According to legend, Tourneur’s original cut of Night of the Demon never showed the title creature. The producers felt it wasn’t creepy enough, though, and inserted two scenes with a gruesome two-horned, fanged demonic creature created by Wally Veevers. Whether the tale is true or not, the decision to show the demon works to the film’s advantage. The creature’s rare appearances make quite an impact and Veevers’ work is quite impressive.
The real star of the film, though, is Niall McGinnis, who plays devil cult leader Dr. Julian Karswell. At the beginning of the film, Karswell receives a visit from Professor Harrington, who has been investigating the cult. A frightened Harrington tells Karswell that he will stop the investigation and pleads with Karswell to “call it off.” Karswell notes that “some things are more easily started than stopped.” Later that night, a hideous demon kills Harrington.
Holden: I see you practice white magic as well as black.
Karswell: I don’t think it would be too amusing for the youngsters if I conjured up a demon from Hell for them. Or for myself for that matter. As we’re not protected by the magic circle, we’d both of us be torn to shreds.
Holden: And you’d spoil the party.
Karswell: You’re so right…but how to make the point.
To do just that, Karswell summons up a wind storm (a medieval witch’s specialty, he explains later) that sends screaming children running inside the house—a scene that foreshadows a similar children’s party gone awry in Hitchcock's The Birds.
The film's most famous sequence, though, is probably Holden's late night trek through the woods. After an encounter at Karswell's country estate, Holden makes for a quick exit out the study door. Karswell politely advises him not to take the path through the woods, but the defiant Holden does just that--setting the stage for a chase very reminiscent of those in Lewton pictures like The Cat People.
|A creature worth showing!|
Indeed, the film’s only weakness may be that Karsell is so much more interesting than Holden. It doesn’t help that Dana Andrews gives a bland performance as the disbelieving hero and the talented Peggy Cummins has very little to do. The film's second best performance is given by screen veteran Athene Seyler, who plays Karswell's mother. Their mother-son relationship is straight out of Hitchcock (who seemed to have a soft spot for his villains' mothers).

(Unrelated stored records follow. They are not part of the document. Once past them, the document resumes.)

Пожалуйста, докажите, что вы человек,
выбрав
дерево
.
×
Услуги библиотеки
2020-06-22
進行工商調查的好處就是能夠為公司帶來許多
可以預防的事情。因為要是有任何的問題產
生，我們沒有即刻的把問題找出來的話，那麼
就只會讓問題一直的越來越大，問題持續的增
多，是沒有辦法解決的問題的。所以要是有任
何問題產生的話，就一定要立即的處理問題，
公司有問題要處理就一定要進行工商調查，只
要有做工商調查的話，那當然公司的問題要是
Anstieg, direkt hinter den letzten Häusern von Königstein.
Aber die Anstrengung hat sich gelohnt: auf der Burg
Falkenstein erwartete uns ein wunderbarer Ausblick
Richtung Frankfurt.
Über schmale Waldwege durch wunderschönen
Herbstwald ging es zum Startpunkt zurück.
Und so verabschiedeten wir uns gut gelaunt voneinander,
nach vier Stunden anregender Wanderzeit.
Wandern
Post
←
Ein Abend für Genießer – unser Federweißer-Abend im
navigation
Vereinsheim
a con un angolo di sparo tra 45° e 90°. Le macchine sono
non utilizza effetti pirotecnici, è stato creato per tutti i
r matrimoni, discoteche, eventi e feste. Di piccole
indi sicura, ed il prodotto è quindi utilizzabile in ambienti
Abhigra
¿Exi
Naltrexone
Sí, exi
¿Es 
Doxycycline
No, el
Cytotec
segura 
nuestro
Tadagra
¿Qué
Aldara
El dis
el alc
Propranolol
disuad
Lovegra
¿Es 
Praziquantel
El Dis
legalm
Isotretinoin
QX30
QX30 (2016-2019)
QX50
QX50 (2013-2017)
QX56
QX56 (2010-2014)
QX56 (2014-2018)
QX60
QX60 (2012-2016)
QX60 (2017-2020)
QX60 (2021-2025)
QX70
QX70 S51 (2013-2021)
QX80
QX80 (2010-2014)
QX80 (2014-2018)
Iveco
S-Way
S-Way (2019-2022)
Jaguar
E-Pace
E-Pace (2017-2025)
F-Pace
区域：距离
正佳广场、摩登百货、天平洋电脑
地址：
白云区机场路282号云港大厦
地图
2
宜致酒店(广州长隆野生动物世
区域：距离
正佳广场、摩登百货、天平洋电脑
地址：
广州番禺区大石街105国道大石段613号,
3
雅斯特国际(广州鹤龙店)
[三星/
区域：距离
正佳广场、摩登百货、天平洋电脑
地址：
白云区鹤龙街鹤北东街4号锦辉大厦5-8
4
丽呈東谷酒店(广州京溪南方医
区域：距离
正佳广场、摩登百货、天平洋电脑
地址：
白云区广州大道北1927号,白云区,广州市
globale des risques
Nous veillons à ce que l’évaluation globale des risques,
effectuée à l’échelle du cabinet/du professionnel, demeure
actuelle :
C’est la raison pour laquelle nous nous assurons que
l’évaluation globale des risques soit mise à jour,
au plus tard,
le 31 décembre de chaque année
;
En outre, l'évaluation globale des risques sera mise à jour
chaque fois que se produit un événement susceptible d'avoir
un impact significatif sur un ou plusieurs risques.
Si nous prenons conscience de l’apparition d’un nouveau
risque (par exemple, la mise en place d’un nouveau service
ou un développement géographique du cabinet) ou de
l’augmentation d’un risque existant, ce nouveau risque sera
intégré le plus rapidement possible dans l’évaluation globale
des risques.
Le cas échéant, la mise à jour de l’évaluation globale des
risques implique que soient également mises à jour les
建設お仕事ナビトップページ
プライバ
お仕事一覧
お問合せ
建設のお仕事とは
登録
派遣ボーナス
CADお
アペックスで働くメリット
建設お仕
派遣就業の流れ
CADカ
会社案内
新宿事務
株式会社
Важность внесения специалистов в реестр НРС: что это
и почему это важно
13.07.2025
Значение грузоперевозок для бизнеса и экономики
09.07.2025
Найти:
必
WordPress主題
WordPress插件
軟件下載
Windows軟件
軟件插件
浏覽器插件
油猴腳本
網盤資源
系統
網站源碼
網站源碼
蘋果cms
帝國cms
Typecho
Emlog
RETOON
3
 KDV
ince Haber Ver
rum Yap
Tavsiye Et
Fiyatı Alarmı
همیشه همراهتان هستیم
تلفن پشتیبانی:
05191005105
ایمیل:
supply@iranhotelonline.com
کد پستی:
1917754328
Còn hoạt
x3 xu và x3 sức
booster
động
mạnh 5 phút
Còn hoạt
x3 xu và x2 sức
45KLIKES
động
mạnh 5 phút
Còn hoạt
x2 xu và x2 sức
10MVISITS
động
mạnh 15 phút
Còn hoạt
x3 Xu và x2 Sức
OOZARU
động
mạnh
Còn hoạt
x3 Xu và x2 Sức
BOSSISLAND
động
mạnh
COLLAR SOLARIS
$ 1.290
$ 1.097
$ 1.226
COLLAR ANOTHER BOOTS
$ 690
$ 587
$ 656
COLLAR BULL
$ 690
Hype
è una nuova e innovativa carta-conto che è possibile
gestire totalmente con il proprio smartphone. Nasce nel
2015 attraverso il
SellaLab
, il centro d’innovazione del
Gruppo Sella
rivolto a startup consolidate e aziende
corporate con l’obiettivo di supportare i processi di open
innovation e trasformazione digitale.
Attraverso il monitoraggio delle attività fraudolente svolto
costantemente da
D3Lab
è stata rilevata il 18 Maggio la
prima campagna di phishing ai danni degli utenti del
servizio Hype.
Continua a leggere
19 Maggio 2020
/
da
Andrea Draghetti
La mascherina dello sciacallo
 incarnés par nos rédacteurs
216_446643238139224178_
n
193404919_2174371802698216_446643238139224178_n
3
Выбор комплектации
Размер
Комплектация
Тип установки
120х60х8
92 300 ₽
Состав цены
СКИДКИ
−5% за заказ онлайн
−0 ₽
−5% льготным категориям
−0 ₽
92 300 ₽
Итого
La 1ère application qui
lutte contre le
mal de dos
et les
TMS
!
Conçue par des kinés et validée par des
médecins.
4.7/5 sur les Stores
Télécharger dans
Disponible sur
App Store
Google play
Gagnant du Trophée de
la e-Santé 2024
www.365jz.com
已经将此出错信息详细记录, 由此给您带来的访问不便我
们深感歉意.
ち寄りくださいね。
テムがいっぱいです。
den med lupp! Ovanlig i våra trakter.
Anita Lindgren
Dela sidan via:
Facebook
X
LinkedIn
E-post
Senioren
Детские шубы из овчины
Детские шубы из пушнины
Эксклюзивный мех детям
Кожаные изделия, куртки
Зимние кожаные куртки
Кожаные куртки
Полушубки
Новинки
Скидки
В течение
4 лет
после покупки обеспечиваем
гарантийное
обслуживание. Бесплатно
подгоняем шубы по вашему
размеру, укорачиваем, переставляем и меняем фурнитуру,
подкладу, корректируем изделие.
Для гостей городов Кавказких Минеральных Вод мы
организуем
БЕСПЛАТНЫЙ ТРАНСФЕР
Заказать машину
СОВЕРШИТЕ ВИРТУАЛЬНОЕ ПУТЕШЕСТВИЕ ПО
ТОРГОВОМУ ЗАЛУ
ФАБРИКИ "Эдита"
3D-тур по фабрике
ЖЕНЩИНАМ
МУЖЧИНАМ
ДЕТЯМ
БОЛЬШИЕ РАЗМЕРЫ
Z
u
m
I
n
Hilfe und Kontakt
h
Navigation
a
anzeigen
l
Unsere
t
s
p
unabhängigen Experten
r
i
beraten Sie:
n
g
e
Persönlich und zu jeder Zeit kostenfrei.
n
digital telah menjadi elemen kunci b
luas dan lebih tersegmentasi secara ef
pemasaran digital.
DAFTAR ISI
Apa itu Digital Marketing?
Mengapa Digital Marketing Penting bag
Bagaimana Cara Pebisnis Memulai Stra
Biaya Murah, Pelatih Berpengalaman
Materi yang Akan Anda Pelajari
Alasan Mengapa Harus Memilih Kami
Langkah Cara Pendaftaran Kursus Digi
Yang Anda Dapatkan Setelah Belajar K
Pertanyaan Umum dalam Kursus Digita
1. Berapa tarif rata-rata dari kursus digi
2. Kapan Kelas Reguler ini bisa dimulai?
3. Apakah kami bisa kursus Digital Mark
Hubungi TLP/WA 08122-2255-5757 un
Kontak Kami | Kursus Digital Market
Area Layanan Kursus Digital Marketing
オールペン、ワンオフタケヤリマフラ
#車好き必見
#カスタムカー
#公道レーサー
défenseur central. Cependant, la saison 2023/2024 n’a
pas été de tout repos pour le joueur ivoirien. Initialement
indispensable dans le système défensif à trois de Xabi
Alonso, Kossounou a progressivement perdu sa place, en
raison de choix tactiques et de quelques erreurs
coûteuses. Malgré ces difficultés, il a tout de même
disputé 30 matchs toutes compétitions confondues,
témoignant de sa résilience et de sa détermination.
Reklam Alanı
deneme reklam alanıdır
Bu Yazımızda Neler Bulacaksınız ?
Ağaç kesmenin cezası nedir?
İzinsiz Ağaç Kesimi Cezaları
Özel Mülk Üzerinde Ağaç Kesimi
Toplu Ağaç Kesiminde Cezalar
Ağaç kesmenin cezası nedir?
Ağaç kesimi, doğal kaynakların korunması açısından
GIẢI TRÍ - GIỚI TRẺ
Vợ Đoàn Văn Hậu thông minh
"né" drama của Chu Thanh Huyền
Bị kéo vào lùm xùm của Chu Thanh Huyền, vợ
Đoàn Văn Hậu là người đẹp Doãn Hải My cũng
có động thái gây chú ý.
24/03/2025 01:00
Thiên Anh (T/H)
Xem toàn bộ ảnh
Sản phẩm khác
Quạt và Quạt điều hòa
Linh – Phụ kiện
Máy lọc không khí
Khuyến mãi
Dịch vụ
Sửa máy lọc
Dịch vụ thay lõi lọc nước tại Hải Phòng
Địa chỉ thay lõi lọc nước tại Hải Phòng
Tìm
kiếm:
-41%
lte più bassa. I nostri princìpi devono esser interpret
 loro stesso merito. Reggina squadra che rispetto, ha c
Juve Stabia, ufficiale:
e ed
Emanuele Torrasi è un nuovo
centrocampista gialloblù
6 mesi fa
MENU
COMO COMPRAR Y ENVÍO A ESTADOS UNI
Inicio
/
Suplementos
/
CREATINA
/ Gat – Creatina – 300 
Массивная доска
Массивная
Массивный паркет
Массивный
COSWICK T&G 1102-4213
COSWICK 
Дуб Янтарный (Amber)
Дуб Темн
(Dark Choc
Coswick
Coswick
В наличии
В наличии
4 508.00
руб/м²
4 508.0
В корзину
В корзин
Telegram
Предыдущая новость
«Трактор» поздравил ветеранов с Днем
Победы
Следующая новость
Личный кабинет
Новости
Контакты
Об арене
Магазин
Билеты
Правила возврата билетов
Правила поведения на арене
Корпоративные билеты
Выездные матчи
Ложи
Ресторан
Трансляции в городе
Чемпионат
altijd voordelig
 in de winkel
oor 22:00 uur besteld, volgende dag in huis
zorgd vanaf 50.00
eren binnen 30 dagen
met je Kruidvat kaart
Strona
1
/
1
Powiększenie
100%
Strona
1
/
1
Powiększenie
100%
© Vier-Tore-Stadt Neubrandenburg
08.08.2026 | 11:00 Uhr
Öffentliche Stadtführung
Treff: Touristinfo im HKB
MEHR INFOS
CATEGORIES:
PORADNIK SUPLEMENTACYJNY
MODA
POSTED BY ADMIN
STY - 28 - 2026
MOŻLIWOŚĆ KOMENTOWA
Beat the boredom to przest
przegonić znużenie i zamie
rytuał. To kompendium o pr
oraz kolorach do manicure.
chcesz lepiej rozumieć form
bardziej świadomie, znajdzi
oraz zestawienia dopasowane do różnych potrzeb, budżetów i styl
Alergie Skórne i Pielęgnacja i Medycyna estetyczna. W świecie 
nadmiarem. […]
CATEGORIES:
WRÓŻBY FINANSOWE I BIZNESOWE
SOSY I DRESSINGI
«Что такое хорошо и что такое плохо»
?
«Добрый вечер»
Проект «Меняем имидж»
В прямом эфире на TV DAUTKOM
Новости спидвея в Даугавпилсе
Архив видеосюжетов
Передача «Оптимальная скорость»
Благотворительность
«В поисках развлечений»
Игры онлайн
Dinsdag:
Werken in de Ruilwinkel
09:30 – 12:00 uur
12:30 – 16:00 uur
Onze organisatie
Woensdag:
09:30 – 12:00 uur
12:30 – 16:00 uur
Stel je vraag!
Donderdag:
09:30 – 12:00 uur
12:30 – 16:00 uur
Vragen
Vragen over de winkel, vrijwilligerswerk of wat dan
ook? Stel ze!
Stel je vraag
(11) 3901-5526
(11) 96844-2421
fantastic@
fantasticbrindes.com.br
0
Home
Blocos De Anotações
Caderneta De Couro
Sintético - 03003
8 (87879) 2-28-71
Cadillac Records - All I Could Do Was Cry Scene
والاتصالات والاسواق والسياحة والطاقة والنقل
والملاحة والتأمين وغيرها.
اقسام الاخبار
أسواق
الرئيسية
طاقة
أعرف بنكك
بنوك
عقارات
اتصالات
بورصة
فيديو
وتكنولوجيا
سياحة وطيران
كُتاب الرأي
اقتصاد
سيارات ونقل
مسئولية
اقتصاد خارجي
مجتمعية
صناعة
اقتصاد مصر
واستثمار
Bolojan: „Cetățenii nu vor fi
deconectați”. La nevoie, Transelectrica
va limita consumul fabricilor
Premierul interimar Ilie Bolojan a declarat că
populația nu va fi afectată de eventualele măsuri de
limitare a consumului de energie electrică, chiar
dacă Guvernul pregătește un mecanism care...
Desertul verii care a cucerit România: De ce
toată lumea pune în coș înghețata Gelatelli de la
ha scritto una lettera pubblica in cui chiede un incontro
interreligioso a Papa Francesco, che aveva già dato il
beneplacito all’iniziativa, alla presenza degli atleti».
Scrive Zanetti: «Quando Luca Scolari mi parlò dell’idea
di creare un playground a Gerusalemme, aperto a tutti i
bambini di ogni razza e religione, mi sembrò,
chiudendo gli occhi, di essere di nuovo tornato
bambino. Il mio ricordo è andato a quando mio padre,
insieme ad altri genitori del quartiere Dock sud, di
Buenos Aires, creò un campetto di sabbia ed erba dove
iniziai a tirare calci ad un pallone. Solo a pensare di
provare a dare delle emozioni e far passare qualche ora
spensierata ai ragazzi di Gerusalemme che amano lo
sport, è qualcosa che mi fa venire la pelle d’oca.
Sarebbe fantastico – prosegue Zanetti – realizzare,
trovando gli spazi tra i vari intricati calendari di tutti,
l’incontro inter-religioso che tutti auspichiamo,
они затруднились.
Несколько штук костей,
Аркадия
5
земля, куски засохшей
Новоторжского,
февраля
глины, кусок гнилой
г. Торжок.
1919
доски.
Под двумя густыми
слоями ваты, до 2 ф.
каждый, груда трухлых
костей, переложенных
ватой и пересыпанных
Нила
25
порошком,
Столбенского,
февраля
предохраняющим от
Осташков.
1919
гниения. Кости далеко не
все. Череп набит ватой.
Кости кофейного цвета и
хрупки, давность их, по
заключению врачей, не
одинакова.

Sadly, Night of the Demon would be the last significant film for director Jacques Tourneur. He worked mostly in television in the 1960s, directing episodes of shows like Bonanza, Twilight Zone, and T.H.E. Cat. Still, his final two films weren't without interest: War Gods of the Deep (1965) was a bizarre, entertaining adventure film about an underwater city and The Comedy of Terrors was an amusing trifle written by Richard Matheson and starring Vincent Price, Peter Lorre, Boris Karloff, and Basil Rathbone.
As Tourneur's swansong in the horror genre, he couldn't have done better than Night of the Demon. I've often thought that if Hitch had made a horror film, it might have looked something like Night of the Demon. He probably would have wanted to avoid showing the title creature, too. I’d have to disagree, though, because, in close-up especially, that disagreeable demon is quite chillingly memorable.